Judge shuts down men-only concert in Haifa

Judge shuts down men-only concert in Haifa

Decision comes following uproar over gender-segregated performance in Afula, publishing of new guidelines by attorney general

Ultra-Orthodox singer Motty Steinmetz performs in Tzfat, April 22, 2019. Two of the singer's recent shows have ignited controversy for being gender-segregated. (David Cohen/Flash90)
Ultra-Orthodox singer Motty Steinmetz performs in Tzfat, April 22, 2019. Two of the singer's recent shows have ignited controversy for being gender-segregated. (David Cohen/Flash90)

A Haifa district court on Sunday ordered the cancellation of a show with a male-only audience in the city, saying there was no reason for a gender-segregated event.

The performance by ultra-Orthodox singers Mordechai Ben David and Motty Steinmetz was to be held Monday with funding from the Haifa municipality.

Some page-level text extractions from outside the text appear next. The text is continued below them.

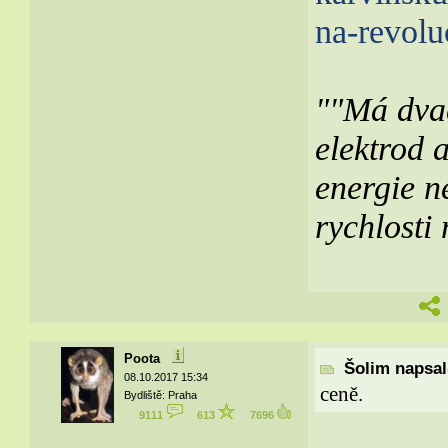
na-revolu
""Má dvac
elektrod 
energie n
rychlosti
Poota
Šolim napsal(
08.10.2017 15:34
ceně.
Bydliště: Praha
9111
613
7696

“When closing doors of an auditorium to women, there needs to be a legal and factual basis for the decision,” Judge Avraham Elikim said in his decision. “Such a basis was not presented by the municipality.”

Elikim said the municipality needed to refer to guidelines on gender separation for public events published by Attorney General Avichai Mandelblit on Thursday.

The decision came in response to a petition filed by a women’s rights lobbying group against the municipality and the performers who were scheduled to sing at the show.

“The ultra-Orthodox public in Haifa is entitled to funding for cultural activities like every other public group, but when it comes to public money, there is a need to act in accordance with instructions from the attorney general and the government. It’s important to remember that in regards to the entrance to public places, there is a law that forbids discrimination in products, services and entrances to entertainment venues and public areas,” Elikim said.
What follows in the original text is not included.